Fakta di atas menunjukkan kesadaran 'remaja gay' dan 'waria muda' untuk mencegah penularan HIV sangat rendah. Kondisinya kian runyam karena pemakai jasa waria yaitu laki-laki heteroseksual, dalam kehidupan sehari-hari mereka ini bisa sebagai seorang suami, pacar, selingkuhan, lajang atau duda, juga tidak mau memakai kondom jika kencan dengan waria.
Maka, tidak mengherankan kalau kasus HIV/AIDS banyak terdeteksi pada waria. Lihat saja kasus HIV/AIDS pada waria di Jakarta ini. Tahun 2007 kasus HIV/AIDS terdeteksi pada 34 persen waria. Ini artinya satu dari tiga waria terinfeksi HIV. Kasus HIV/AIDS kebanyakan terdeteksi pada waria muda.
Di sisi lain laki-laki heteroseksual itu menjadi jembatan penyebaran HIV dari waria ke istri mereka. Itulah sebabnya kasus HIV/AIDS banyak terdeteksi pada ibu-ibu rumah tangga. Laporan terakhir menunjukkan 1.970 ibu rumah tangga di Indonesia terdeteksi mengidap HIV.
'Remaja gay' dan 'waria muda' itu biasanya melakukan hubungan seksual pertama dengan gay dan waria yang lebih tua (gay dan waria dewasa) dari mereka. Inilah salah satu faktor yang mendorong penularan HIV karena gay dan waria yang lebih tua dari mereka sudah lebih dahulu melakukan hubungan seksual dengan pasangan yang berganti-ganti.
GWL-INA memperkirakan gay dan waria di Indonesia sekitar 700.000-an. Sedangkan gay dan waria yang bisa dijangkau baru sepuluh persen dari jumlah itu melalui jaringan GWL-INA di 24 provinsi. Di provinsi yang belum ada jaringan GWL-INA tidak ada penjangkauan sehingga tidak ada upaya untuk memberikan informasi terkait dengan upaya mereduksi risiko tertular IMS dan HIV atau dua-duanya sekaligus.
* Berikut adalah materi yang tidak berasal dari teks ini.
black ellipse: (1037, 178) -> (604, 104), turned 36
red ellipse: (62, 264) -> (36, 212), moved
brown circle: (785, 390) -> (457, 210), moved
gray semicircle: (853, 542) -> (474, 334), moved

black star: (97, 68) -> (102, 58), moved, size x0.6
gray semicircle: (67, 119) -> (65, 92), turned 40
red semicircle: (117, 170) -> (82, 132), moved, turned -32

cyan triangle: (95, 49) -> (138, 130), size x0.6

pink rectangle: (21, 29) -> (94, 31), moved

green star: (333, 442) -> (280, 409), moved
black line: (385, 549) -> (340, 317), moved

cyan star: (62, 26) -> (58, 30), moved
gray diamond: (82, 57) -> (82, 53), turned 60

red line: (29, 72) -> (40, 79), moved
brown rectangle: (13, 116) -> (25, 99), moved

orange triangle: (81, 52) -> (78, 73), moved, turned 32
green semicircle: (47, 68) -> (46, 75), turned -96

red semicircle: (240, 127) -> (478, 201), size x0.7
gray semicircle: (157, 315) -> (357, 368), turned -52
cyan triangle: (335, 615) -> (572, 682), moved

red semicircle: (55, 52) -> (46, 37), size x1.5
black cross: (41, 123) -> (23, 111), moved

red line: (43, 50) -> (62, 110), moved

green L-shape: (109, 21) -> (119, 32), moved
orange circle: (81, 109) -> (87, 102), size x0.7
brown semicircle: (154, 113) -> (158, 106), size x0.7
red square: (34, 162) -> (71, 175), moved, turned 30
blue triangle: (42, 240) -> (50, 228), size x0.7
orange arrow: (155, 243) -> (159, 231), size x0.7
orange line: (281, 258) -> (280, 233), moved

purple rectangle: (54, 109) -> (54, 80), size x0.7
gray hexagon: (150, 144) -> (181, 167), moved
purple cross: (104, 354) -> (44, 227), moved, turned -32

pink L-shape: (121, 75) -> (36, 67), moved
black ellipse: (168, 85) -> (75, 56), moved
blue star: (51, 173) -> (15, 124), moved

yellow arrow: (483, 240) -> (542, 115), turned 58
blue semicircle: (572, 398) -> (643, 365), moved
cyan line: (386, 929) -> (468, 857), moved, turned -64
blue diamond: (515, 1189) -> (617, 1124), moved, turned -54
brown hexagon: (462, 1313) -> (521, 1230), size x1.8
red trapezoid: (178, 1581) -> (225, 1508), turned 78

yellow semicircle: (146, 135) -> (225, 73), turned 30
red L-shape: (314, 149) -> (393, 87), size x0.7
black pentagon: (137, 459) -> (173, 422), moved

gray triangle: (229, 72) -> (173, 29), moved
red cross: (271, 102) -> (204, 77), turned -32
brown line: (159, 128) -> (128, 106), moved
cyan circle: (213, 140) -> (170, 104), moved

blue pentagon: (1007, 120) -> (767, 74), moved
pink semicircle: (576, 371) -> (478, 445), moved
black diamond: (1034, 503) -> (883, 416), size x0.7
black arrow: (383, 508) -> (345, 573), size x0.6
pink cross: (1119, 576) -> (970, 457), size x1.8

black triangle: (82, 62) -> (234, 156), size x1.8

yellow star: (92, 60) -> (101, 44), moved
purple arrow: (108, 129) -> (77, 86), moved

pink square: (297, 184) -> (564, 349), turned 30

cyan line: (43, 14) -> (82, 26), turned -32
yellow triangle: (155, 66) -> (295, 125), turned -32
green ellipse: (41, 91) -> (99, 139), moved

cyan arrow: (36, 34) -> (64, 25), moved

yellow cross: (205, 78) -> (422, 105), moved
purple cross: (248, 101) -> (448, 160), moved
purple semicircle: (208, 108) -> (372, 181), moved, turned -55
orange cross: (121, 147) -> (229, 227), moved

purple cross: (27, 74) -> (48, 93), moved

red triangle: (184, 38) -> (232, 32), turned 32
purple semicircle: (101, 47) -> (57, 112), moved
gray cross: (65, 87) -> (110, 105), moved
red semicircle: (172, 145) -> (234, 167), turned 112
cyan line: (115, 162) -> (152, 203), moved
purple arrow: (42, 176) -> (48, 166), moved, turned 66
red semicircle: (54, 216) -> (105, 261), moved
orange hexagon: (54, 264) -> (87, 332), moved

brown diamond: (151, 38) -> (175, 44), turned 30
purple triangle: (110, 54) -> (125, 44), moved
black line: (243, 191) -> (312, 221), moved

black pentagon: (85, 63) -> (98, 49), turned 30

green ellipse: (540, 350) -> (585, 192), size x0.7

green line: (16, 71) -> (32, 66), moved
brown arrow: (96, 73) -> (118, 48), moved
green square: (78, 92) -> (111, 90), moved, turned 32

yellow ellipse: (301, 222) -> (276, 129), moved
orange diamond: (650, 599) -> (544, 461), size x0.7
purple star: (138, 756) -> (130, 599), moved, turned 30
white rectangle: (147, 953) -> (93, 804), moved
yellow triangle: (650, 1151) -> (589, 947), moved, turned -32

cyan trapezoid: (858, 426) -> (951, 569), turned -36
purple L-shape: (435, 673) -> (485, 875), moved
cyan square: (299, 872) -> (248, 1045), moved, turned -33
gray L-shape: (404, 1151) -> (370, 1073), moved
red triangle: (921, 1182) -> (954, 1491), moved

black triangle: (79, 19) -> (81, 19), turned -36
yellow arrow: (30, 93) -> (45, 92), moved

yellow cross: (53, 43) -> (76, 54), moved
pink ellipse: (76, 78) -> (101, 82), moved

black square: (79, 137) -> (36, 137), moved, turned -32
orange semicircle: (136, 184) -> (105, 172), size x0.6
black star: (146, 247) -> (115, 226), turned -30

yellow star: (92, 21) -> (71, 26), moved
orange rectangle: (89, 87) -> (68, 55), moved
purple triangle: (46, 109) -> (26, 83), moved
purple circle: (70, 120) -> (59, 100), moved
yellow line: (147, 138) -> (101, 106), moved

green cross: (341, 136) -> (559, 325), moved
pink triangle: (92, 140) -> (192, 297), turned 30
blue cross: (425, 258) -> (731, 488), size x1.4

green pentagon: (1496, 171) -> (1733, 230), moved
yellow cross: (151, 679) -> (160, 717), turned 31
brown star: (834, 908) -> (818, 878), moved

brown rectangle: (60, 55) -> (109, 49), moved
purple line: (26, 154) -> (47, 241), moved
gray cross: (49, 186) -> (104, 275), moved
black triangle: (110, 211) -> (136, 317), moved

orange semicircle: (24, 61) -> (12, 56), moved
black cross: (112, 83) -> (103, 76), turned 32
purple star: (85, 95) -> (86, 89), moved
Terkait dengan epidemi HIV yang kian menyebar program penanggulangan yang dijalankan pemerintah bersifat parsial dan sporadis. Celakanya, pelayanan IMS dan HIV/AIDS di puskesmas dan rumah sakit sering tidak bersahabat terhadap gay dan waria. Ini mendorong stigmatisasi (pemberian cap buruk) dan diskriminasi (membedakan perlakuan) terhadap gay dan waria.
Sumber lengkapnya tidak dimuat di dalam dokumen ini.